- TASK REQUIREMENTS -
Select and reproduce each line of the listing below that bears the string "Search".

- STORED DATA -
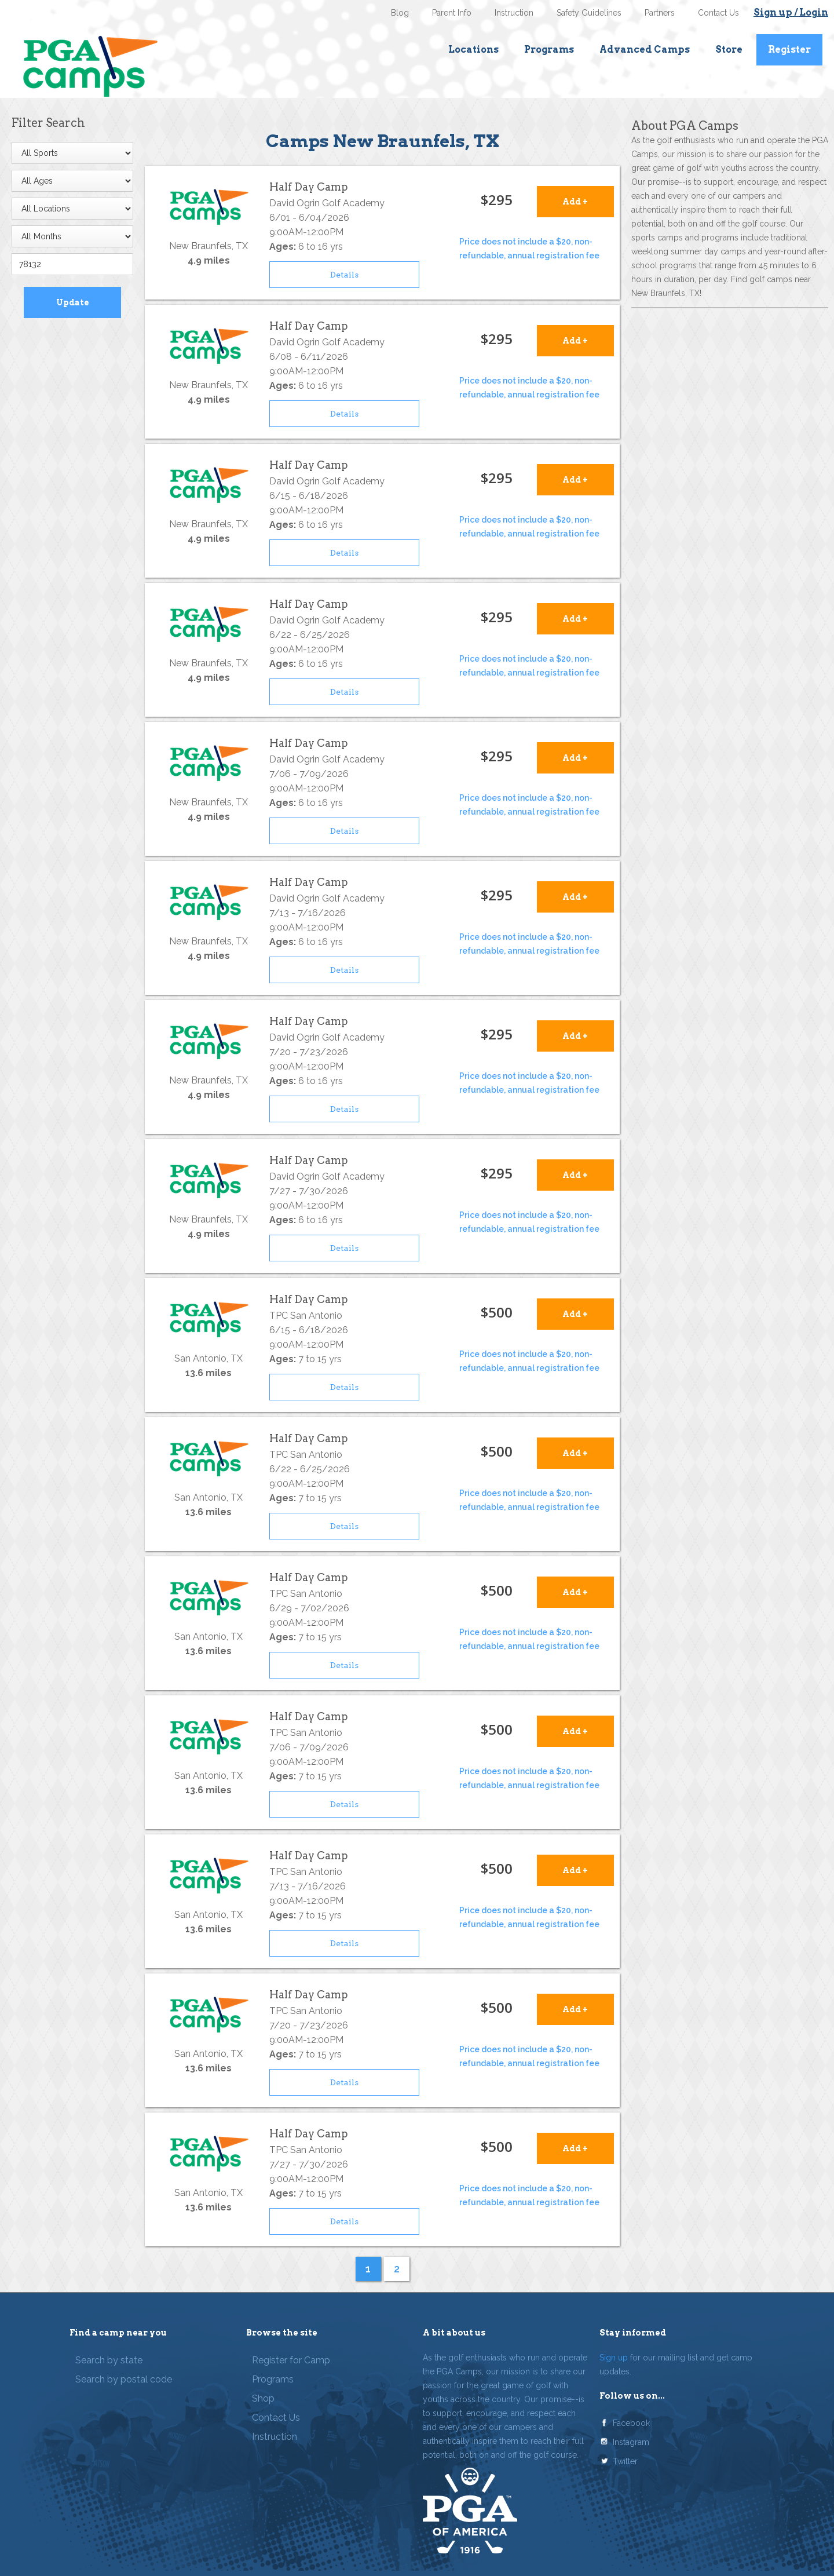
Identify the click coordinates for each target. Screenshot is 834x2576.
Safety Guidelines (589, 12)
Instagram (631, 2442)
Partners (660, 12)
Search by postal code (123, 2379)
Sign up (613, 2357)
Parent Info (451, 12)
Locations (473, 49)
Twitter (625, 2461)
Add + (575, 201)
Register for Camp (291, 2360)
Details (344, 274)
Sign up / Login (790, 12)
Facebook (631, 2423)
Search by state (108, 2360)
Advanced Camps (644, 49)
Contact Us (718, 12)
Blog (400, 12)
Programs (549, 49)
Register (789, 49)
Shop (263, 2398)
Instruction (514, 12)
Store (728, 49)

- SOLUTION FOR THIS TASK -
Search by postal code (123, 2379)
Search by state (108, 2360)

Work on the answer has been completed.